To get around this problem, it is pretty clear that we have to treat possible worlds – together with all abstract objects – as analysable into contingent objects and non-existent objects without remainder. Thus to keep things simple, suppose we agree with the strict noneist – the one who accepts the univocity of being and says (I am stipulating) that possible worlds do not exist in any sense. Given univocity, we are not allowed to say that there is something that does not exist, unless we treat the “is” as a façon de parler lacking ontological significance. We must rather say that if a thing does not exist, there is no such thing.
This however can mean one of two things: either (1) there “is” such an object, perhaps located at impossible worlds; or (2) there is no such object, but rather a void of reference. The first of these can be understood as saying that an impossible thing has its properties (or some of them) at impossible worlds. We must then decide whether ascribing impossible being to something, as we are effectively doing here, is problematic from the viewpoint of univocity. Is there any impossible being at the null world? Does nothing mean no impossibilia or only no possibilia? In any case, it is worth nothing that some objects, like the trivial being, are characterised as having properties that efface the distinction between impossible and possible worlds, i.e. that force us to choose between their being possible and their being nothing whatsoever. Or at least that is how it seems to me. So perhaps in such cases there is no alternative to (2). In that case, we must try to make sense of the nonexistence of such (pseudo) objects in terms of the properties of other things. Thus when I say that there could have been nothing, this is to be understood in terms of the contingency of existing things. On this understanding, the possibility of the null world does not require ontological support at that world – even from impossible objects that (to some at least) still smell faintly of Platonic entities – since it is carried, rather, in the breast of every actual and possible thing. Similarly, we do not say that the non-existence of a trivial being is a property of that being (though it would be if it existed), but rather a property of other existing or possibly existing things. Talk of non-existent objects folds back onto the existent like an approach to the limit, expressing infinity.

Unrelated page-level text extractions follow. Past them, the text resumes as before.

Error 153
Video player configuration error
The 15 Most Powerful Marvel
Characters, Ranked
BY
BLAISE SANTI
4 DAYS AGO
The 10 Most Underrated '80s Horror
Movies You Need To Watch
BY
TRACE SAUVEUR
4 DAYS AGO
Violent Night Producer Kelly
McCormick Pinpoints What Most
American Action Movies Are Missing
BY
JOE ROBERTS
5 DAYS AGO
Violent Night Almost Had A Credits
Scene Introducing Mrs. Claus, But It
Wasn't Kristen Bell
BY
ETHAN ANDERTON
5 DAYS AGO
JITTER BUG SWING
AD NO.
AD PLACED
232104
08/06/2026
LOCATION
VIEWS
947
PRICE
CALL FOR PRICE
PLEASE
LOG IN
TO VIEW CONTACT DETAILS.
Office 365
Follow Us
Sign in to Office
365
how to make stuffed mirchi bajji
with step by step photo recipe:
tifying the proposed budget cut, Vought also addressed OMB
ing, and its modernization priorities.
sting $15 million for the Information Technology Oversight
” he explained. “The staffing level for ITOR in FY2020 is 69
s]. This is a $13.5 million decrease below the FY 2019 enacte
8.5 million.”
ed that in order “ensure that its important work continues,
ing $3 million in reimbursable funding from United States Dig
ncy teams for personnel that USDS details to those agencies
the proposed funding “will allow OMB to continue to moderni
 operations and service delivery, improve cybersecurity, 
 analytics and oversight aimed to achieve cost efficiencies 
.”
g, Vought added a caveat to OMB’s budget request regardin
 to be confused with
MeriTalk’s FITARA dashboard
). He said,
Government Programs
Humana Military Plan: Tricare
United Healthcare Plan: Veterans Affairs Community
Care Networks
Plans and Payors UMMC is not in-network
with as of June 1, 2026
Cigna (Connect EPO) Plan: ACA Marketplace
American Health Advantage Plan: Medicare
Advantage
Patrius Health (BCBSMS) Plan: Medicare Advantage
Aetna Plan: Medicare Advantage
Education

Ok – but isn’t there something ephemeral and perhaps even sophistical about assigning no ontological status to possible worlds, as suggested above? I mean, some wish to say that possible worlds have degenerate or inferior being, shadowy being, quasi-being, etc. That is not the present suggestion. Rather, possible worlds are said to have no being whatsoever. The question is whether such puritanism can secure the reality of the possibility of nothing, or whether that is only gained by indulging in equivocal construals of being. To reiterate, the alternative to such equivocity I am considering says that there are no possible worlds, except as e.g. representations: the real properties wrongly attributed to possible worlds, but rightly believed to exist, are really properties of other things entirely. Thus to say that there are possible worlds is just the general form of the particular claim that in some possible world no thing has being. If this cannot be made to work and if possible worlds must be assigned some modicum of being, then we will not be able to say that possibly no thing has being whatsoever – and our position is then only different in degree from that according to which it is necessary that some thing exists. Hopefully this will not turn out to be the case.